The first day of Kansas University basketball Boot Camp proved as rugged as advertised.
“It was probably the toughest thing I’ve ever done in my life. High school is nothing compared to the first day of Boot Camp,” said KU freshman walk-on Niko Roberts, a 5-foot-10 guard out of St. Anthony’s High in Long Island, N.Y.
He rolled out of bed at 5:35 a.m. Monday at Jayhawker Towers, woke up roommate Royce Woolridge, then made the short walk to Allen Fieldhouse for 6 a.m. roll call for coach Bill Self’s two-week conditioning program.
“We started with some jump-roping and did some sprints after that,” Roberts, son of former KU assistant coach Norm Roberts, said of the hourlong session.
“The hardest thing he (Self) made us do was probably a figure-eight slide all around the gym — you run, close out, run, close out, slide across halfcourt, run, close out, run, close out, slide and just keep going.”

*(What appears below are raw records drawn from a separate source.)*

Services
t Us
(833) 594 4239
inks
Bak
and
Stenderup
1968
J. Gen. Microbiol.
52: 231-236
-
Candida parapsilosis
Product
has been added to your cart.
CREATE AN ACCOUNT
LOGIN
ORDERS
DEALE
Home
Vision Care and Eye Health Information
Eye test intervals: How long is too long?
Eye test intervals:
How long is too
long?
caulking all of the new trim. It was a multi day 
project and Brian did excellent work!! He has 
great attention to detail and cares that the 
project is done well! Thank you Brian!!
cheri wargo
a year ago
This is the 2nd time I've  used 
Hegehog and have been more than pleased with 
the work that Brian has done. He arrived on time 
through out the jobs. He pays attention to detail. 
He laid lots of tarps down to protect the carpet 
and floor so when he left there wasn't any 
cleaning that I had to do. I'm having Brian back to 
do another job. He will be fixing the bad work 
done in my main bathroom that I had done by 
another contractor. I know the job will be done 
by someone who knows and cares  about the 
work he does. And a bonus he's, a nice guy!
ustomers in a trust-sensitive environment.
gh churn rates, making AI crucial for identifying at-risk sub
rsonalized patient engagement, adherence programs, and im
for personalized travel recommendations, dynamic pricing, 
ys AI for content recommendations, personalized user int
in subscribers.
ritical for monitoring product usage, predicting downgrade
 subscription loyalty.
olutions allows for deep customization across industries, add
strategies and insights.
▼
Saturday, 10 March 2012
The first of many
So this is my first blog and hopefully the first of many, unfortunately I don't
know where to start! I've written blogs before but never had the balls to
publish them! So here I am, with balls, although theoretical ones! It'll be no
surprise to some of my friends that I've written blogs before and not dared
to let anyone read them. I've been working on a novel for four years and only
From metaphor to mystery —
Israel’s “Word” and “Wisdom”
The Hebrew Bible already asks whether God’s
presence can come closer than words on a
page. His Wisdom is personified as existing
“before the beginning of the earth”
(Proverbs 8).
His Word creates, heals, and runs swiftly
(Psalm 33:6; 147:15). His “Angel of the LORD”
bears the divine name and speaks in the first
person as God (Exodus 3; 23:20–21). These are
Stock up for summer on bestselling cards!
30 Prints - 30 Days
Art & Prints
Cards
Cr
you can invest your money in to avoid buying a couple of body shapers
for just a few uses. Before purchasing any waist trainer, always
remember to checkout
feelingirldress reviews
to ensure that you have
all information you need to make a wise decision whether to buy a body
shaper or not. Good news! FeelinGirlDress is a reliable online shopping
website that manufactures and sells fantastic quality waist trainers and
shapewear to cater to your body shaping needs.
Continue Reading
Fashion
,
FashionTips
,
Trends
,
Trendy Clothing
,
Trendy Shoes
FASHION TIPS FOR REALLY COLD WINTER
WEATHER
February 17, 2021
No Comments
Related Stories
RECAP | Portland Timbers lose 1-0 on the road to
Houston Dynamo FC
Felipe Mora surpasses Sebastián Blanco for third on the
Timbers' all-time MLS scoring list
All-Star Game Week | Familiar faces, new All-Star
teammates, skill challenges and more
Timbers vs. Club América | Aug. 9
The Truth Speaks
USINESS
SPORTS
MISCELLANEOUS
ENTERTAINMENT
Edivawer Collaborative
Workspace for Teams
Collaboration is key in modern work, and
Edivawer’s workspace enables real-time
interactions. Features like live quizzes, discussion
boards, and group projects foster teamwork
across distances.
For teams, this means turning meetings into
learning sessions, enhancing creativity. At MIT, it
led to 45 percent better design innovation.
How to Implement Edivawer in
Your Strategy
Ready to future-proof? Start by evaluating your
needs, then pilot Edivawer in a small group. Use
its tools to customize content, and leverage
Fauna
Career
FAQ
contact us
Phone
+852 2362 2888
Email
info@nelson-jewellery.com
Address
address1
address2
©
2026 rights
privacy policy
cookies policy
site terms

Roberts — he had three classes on campus that stretched from morning to early afternoon — returned to the fieldhouse at 3 p.m. for an interview, followed by a weight-lifting session.
“The mood is positive,” Roberts said. “Everybody is ready to knock this out. Everybody is taking it seriously. Everybody is ready.”
Roberts might have winced had he listened to his elders discuss Monday’s proceedings.
“No day is easy. Every day is challenging,” senior Conner Teahan said, “(but) the first day ... it wasn’t as bad. It wasn’t extremely intense. It’s kind of one of those things you have to have everybody on the same page, the new guys coming in, so it’s a teaching day. I’m tired. (But) it’s only going to get harder.”
Fellow senior Mario Little echoed: “It was more of a teaching day for us, to explain to the newcomers what was going on. Tomorrow will be ‘get after it.’ Today was not an easy day at all, but coach gave us more of a break to teach. Everybody did well. Nobody struggled. If they did, they didn’t show it. Coach didn’t stop to say guys weren’t going hard. We ran sprints at the end and everybody made it.”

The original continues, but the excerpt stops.